Ausdrücklich stellt sie sich auch hinter den Klimaschutz. Sie lobte den Vorstoß der Europäischen Union, bis 2050 der erste klimaneutrale Kontinent zu werden. Das könne "eine Frage des Überlebens für den ganzen Kontinent sein". Der Kampf gegen den Klimawandel erfordere Transformationen von gigantischem, historischem Ausmaß. Die gesamte Art des Wirtschaften und des Lebens, wie wir es uns im Industriezeitalter angewöhnt hätten, müsse in völlig neue Formen überführt werden.

"Das ist ein gewaltiger Schritt für die Leute, die bei uns Kohle abbauen"
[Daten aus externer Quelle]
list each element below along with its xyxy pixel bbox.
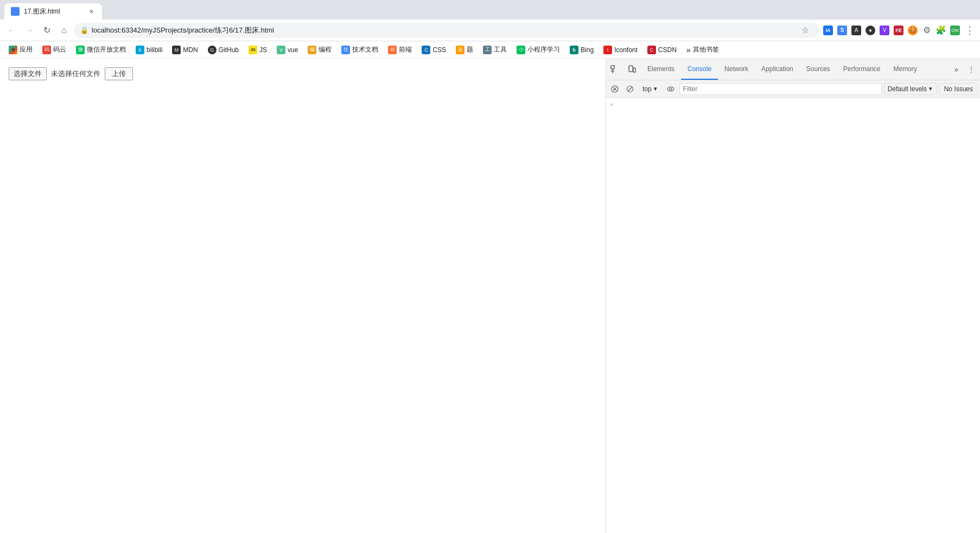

Dem internationalen Publikum in Davos stellt sie die Ziele der deutschen Energiewende vor, ein bisschen Stolz schwingt dabei mit: Ausstieg aus der Atomkraft bis 2022, aus der Kohle bis spätestens 2038. "Das ist ein gewaltiger Schritt für die Leute, die bei uns Kohle abbauen", sagt Merkel. Da blieben gesellschaftliche Konflikte nicht aus, die ausgetragen werden müssten. Aber Demokratien hätten "die Aufgabe, den einzelnen Menschen mitzunehmen". Das größte Spannungsfeld sieht Merkel zwischen Stadt und Land. Städter könnten beispielsweise leichter auf ihr Auto verzichten und neue Mobilitätsangebote nutzen, während Landbewohner längere Wege hätten und dann auch noch ein Windrad vor Tür. Auch diejenigen, die glauben, dass die Zeit nicht dränge, will Merkel mitnehmen: "Wir müssen die Emotionen mit den Fakten versöhnen, das setzt voraus, dass man miteinander spricht", sagt sie.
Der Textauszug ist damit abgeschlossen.